Directions >> Search the data for "como" and copy every matching line.

Dataset entries
━━━

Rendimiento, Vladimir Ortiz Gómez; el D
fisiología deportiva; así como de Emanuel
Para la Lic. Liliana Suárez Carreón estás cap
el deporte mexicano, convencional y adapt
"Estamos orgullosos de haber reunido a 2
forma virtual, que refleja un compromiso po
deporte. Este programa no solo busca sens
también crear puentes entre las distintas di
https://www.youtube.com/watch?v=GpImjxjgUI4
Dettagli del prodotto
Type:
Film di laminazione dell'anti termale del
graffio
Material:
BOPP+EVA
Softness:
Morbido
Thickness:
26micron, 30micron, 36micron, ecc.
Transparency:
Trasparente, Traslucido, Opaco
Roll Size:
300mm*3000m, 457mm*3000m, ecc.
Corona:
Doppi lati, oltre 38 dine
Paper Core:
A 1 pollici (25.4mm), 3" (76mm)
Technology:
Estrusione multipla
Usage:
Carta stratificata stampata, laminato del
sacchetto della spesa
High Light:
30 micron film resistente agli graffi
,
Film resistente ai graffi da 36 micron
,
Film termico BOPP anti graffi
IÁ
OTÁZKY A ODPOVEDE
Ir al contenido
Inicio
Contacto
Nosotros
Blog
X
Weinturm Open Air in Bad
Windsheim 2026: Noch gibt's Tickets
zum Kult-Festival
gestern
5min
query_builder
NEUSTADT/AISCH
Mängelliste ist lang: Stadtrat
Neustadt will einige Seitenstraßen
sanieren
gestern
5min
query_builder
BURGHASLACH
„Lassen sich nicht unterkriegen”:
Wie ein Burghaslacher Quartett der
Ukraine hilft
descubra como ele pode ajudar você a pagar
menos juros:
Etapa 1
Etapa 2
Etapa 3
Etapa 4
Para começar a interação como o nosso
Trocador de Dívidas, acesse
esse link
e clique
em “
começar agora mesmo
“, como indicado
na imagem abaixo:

━━━

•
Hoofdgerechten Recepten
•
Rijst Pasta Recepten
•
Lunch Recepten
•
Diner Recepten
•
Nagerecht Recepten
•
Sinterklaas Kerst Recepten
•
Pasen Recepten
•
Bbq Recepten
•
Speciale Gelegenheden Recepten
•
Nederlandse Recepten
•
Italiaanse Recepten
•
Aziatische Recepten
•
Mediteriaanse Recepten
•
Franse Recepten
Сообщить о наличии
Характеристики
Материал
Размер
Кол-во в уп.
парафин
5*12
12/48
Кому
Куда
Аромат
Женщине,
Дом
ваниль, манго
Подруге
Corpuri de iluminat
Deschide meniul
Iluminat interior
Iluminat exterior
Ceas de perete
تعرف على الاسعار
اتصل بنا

━━━

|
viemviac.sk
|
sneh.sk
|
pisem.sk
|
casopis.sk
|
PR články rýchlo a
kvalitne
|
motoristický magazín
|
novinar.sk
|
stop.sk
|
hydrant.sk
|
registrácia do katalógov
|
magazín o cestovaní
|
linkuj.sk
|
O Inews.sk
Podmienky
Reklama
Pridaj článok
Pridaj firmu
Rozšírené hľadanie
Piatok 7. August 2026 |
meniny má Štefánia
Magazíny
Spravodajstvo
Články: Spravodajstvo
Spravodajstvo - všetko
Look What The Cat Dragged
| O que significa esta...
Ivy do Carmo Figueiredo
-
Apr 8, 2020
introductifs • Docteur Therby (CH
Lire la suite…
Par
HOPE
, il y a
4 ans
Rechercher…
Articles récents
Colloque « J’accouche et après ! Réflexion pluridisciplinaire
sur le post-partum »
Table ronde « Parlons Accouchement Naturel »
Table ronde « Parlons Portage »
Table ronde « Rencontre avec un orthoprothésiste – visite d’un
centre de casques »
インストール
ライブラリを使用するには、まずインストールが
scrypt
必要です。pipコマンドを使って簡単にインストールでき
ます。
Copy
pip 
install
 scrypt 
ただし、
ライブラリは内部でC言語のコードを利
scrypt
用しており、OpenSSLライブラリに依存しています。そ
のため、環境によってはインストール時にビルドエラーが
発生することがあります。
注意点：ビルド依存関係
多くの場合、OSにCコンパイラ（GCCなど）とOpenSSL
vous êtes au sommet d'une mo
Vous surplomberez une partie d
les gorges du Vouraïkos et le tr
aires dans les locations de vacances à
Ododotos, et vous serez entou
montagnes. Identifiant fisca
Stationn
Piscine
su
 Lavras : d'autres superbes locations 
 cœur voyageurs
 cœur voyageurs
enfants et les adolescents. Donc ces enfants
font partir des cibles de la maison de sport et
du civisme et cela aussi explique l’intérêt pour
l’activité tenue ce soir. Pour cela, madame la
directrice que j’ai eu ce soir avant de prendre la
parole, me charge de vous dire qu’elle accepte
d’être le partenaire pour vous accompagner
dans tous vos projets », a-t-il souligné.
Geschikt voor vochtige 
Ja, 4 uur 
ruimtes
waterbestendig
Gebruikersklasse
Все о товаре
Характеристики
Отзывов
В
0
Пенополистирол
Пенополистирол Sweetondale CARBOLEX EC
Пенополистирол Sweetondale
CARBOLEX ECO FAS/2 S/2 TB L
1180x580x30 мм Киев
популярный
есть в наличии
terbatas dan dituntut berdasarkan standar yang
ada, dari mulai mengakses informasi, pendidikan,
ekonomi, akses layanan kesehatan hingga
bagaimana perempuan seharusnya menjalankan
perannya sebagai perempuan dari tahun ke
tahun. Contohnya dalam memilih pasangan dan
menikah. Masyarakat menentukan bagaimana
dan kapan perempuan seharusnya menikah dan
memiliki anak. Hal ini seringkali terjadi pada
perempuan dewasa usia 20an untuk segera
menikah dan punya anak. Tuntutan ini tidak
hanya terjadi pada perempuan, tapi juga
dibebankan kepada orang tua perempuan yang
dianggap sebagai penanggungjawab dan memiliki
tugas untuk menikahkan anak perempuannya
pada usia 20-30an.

━━━

Written response >>
fisiología deportiva; así como de Emanuel
descubra como ele pode ajudar você a pagar
Para começar a interação como o nosso
“, como indicado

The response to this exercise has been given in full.